Datteln enthalten die Vitamine A (25 μg pro 100 g), C (3 mg pro 100 g), E (0,2 mg pro 100 g) und Folsäure (21 μg pro 100 g). Vitamin A trägt unter anderem zur Funktion des Immunsystems und des Eisenstoffwechsels bei, zur Erhaltung der Haut und der Schleimhäute und spielt eine Rolle bei der Zellspezialisierung.

Vitamin C unterstützt die Funktion des Nervensystems und die psychische Gesundheit, den Energiestoffwechsel – und schützt nicht zuletzt Zellen vor oxidativem Stress (siehe auch „Antioxidantien“). Vitamin E besticht ebenfalls durch seine antioxidativen Qualitäten – und ist somit ein echter Zellschützer. Darüber hinaus kann es einer Arterienverkalkung (Arteriosklerose) vorbeugen sowie Gedächtnis und Erinnerungsvermögen schützen.

Zu den Vitaminen in der Dattel kommen diverse Mineralstoffe, unter anderem Natrium (35mg pro 100 g), Kalium (659mg pro 100 g), Kalzium (66mg pro 100 g) und Magnesium (52mg pro 100 g).

Datteln stecken voller Ballaststoffe

Datteln bestehen zu rund neun Prozent aus Ballaststoffen. Diese unverdaulichen Faserstoffe tragen zu einer gesunden Verdauung bei. Konkret unterstützen sie den Transport des Darminhalts und beugen so zum Beispiel Verstopfungen vor. Auf der anderen Seite haben Ballaststoffe eine sättigende Wirkung. Mit unseren Snack-Riegeln auf Dattel-Basis lässt sich also wunderbar etwas gegen ein kleines oder größeres Hungergefühl unternehmen.

Nicht zuletzt senkt eine ballaststoffreiche Ernährung (also allgemein mit viel Obst, Gemüse und Getreide) nachweislich das Diabetes-Risiko.

Datteln bieten viel Süße ohne Industriezucker

Besonders im getrockneten Zustand enthalten Datteln eine große Menge natürlichen Zuckers. Sie sorgen in den meisten unserer Snack-Riegel für die milde Süße. Insgesamt enthalten 100 g getrocknete Datteln um die 66 g Kohlenhydrate, davon jeweils etwa 25 g Fruktose (Fruchtzucker) und 25 g Glukose (Traubenzucker). Klar, dass soviel Zucker einiges an Energie, also auch an Kalorien liefert.
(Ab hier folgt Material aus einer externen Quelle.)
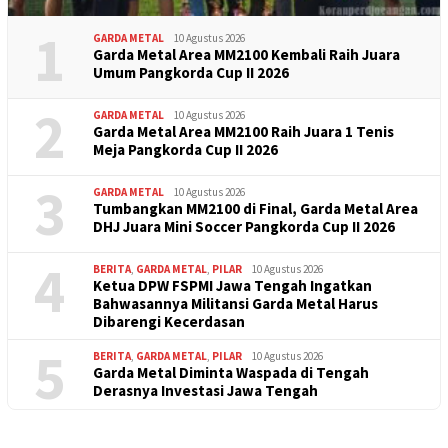
1
GARDA METAL
10 Agustus 2026
Garda Metal Area MM2100 Kembali Raih Juara
Umum Pangkorda Cup II 2026
2
GARDA METAL
10 Agustus 2026
Garda Metal Area MM2100 Raih Juara 1 Tenis
Meja Pangkorda Cup II 2026
3
GARDA METAL
10 Agustus 2026
Tumbangkan MM2100 di Final, Garda Metal Area
DHJ Juara Mini Soccer Pangkorda Cup II 2026
4
BERITA
,
GARDA METAL
,
PILAR
10 Agustus 2026
Ketua DPW FSPMI Jawa Tengah Ingatkan
Bahwasannya Militansi Garda Metal Harus
Dibarengi Kecerdasan
5
BERITA
,
GARDA METAL
,
PILAR
10 Agustus 2026
Garda Metal Diminta Waspada di Tengah
Derasnya Investasi Jawa Tengah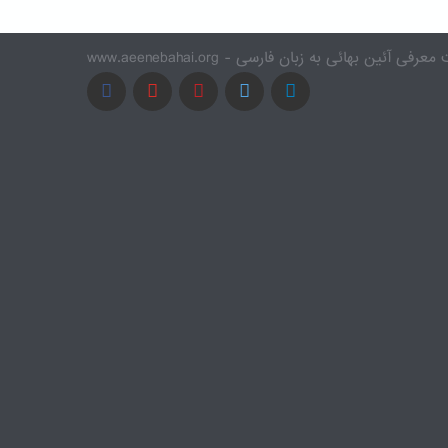
www.a - وب سایت معرفی آئین بهائی به زبان فارسی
Trotzdem finden sich Datteln in vielen Diätplänen wieder – schließlich handelt es sich im Vergleich zu raffiniertem Zucker (Industriezucker) um „gesündere“ Zuckerarten, die den Blutzuckerspiegel deutlich weniger in die Höhe treiben. Und die vielfältigen, positiven Eigenschaften der Dattel überwiegen die vielen Kalorien deutlicg. Dennoch gilt – für die Dattel wie für unsere Riegel: Bitte genießt in Maßen. Denn in Massen ist und bleibt Zucker in jeder Form ungesund.
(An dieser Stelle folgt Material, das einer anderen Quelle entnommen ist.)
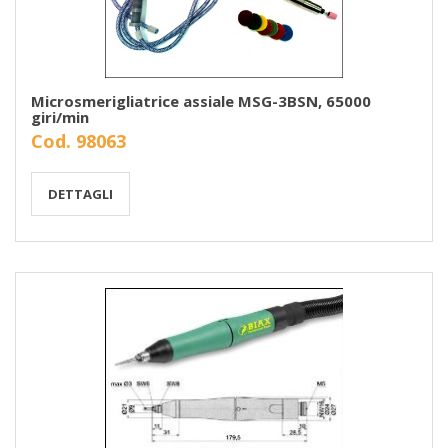
Microsmerigliatrice assiale MSG-3BSN, 65000
giri/min
Cod. 98063
DETTAGLI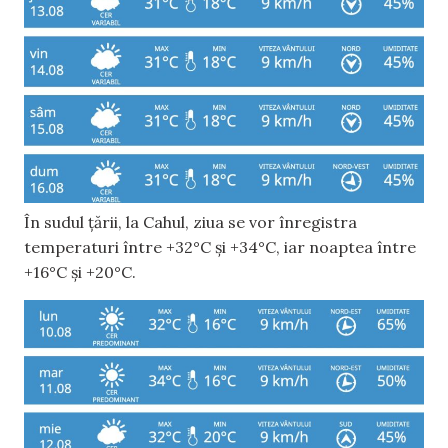
În sudul țării, la Cahul, ziua se vor înregistra
temperaturi între +32°C și +34°C, iar noaptea între
+16°C și +20°C.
Datteln schwächeln in der Öko-Bilanz

Wir selbst haben uns Datteln lange als anspruchslose Wüstenfrucht vorgestellt. Richtig ist, dass die Dattelpalme das trockene, heiße Klima in Wüstenregionen liebt. Dabei erweist sie sich aber als durchaus durstig – was zu einem sehr hohen Wasserverbrauch im kommerziellen Dattelanbau führt.

Denn die massive Bewässerung in den extra angelegten Dattelgärten erfolgt in den meisten Fällen leider in Form des sogenannten „Flutens“. Schon die Bezeichnung lässt nichts Gutes ahnen. Und tatsächlich handelt es sich hierbei um eine Methode, bei der viel Wasser verbraucht bzw. schlichtweg verschwendet wird.

Dabei geht es auch anders: Eine deutlich bessere Ökobilanz lässt sich mithilfe der sogenannten Tröpfchen-Bewässerung erzielen. Diese ist zwar vergleichsweise deutlich teurer, aber schont die wertvolle Ressource „Wasser“.

Das war, ist und bleibt es uns natürlich wert: Die ägyptische SEKEM-Initiative, von der wir unsere Datteln beziehen, nutzt die aufwändige, aber ökofreundlichere Tröpfchenbewässerung.